We know that $(2+\sqrt{3})^n + (2-\sqrt{3})^n$ is an integer (See here).
However, we want to write the formula \begin{align} &\frac{3+\sqrt{3}}{6} (2+\sqrt{3})^n + \frac{3-\sqrt{3}}{6} (2-\sqrt{3})^n\\ &=\frac{1}{6} \left[(2+\sqrt{3})^{n+1} + (2-\sqrt{3})^{n+1} + (2+\sqrt{3})^n + (2-\sqrt{3})^n\right] \end{align} to the form $$a^2 + 2\,b^2,\ (a, b \in \mathbb{N}).$$
How?
Let $f(n)= \dfrac{3+\sqrt{3}}{6} (2+\sqrt{3})^n + \dfrac{3-\sqrt{3}}{6} (2-\sqrt{3})^n$ and $g(n)=\dfrac{\sqrt3} 6(2+\sqrt3)^n-\dfrac{\sqrt3}6(2-\sqrt3)^n$.

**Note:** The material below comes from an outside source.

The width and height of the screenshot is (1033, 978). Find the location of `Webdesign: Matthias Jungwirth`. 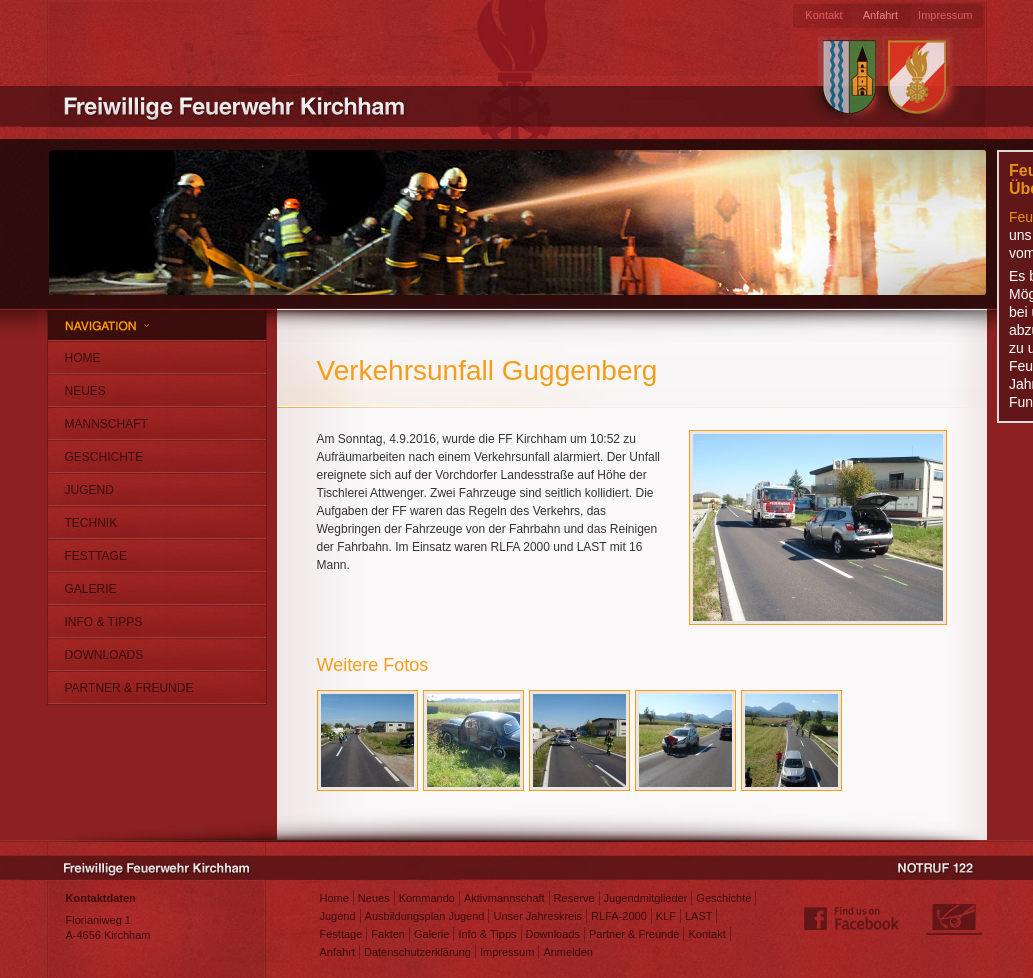 Webdesign: Matthias Jungwirth is located at coordinates (954, 919).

Can you show $f(n)^2+2\times g(n)^2=f(2n)$ and $f(n)^2+2\times g(n+1)^2=f(2n+1)?$
Call your formula $f(n)$. Since $2\pm\sqrt{3}$ are the roots of $x^2-4x+1$, it's easy to show that $f(n)$ is determined by $f(0)=1$, $f(1)=3$ and the recursive relation $f(n+1)=4f(n)-f(n-1)$.
After looking at @J.W.Tanner comment, I found out that we actually have \begin{align*} f(2n)&=f(n)^2+2\left(\sum_{0\leq k\leq n-1}f(k)\right)^2\\ f(2n+1)&=f(n)^2+2\left(\sum_{0\leq k\leq n}f(k)\right)^2 \end{align*} Now, I don't really know how difficult is to prove this by induction, but it is an interesting pattern.